DICOM · Tool

DICOM Anonymizer — Remove PHI Locally in Your Browser

Free online DICOM anonymizer. De-identify .dcm files per DICOM PS3.15 Basic Confidentiality Profile without uploading anything. Runs entirely in your browser — the file never leaves your computer.

Coming soon Production de-ID help

In active development — not yet available in the browser. Get in touch if you need it today.

What it does

Walks every attribute in the file, applies the PS3.15 Basic Profile redaction rules, and produces a clean DICOM file with PHI removed and the pixel data intact. Runs client-side via dcmjs. Download the anonymized file or a ZIP of an entire study.

What gets redacted (Basic Profile)

  • Identity: PatientName, PatientID, IssuerOfPatientID, OtherPatientIDs.
  • Study context: StudyInstanceUID, SeriesInstanceUID, SOPInstanceUID remapped.
  • Timing: StudyDate/Time, AcquisitionDate/Time offset (configurable).
  • Free-text: PatientComments, StudyComments, AdditionalPatientHistory.
  • Operator + referring physician: names, addresses, telephone numbers.

What stays

  • Pixel data — untouched.
  • Modality + body part — preserved for research utility.
  • Imaging parameters — slice thickness, pixel spacing, kVp, echo time.
  • Consistent UID remapping — all files in the same study get remapped to the same new UIDs so PACS structure still works downstream.

When to use this vs RSNA CTP

A browser anonymizer (in development here) targets ad-hoc review, quick cross-institution sharing, and one-off study de-identification. Use RSNA CTP for project-specific pipelines with custom scripts, burned-in pixel redaction, or high-throughput research workflows. Saga's medical imaging team builds CTP pipelines for institutions that need both.

FAQ

What does "anonymize a DICOM file" mean?

It means removing the PHI (protected health information) from the DICOM metadata — patient name, medical record number, birth date, accession number, study UIDs — while keeping the pixel data and non-identifying imaging parameters intact. Required for most research, cross-institution sharing, and AI model training per HIPAA and DICOM PS3.15.

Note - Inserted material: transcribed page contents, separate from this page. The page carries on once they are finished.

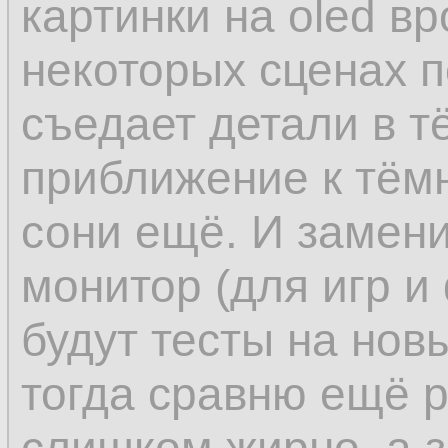
картинки на oled в
некоторых сценах п
съедает детали в тё
приближение к тёмн
сони ещё. И замен
монитор (для игр и
будут тесты на нов
тогда сравню ещё р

What is the DICOM PS3.15 Basic Confidentiality Profile?

PS3.15 defines the standard de-identification profile published by NEMA. The Basic Profile specifies which tags get redacted (PatientName, PatientID, *UIDs remapped) and which are preserved (modality, body part, study date offset). The Saga anonymizer implements Basic Profile by default with optional "Retain UIDs" / "Retain Safe Private" profiles.

Does the file upload to a server?

No. The anonymizer runs entirely in your browser — the DICOM file is parsed, redacted, and re-saved client-side. No network call carries the file. Verify in DevTools Network tab: drag a file in, watch for zero outbound requests to saga-it.com or any other host carrying the file data.

Is this a replacement for RSNA CTP?

CTP is a server-deployed anonymization pipeline with a wider feature set (custom scripts, burned-in pixel redaction). The Saga anonymizer is a fast browser tool for single-file or small-batch workflows. Use CTP for large research pipelines; Saga's for ad-hoc review.

Can I anonymize a whole study at once?

Yes — drag a folder or a DICOMDIR structure onto the anonymizer. Every .dcm file in the selection runs through the Basic Profile. Download produces a ZIP of de-identified files preserving the folder structure.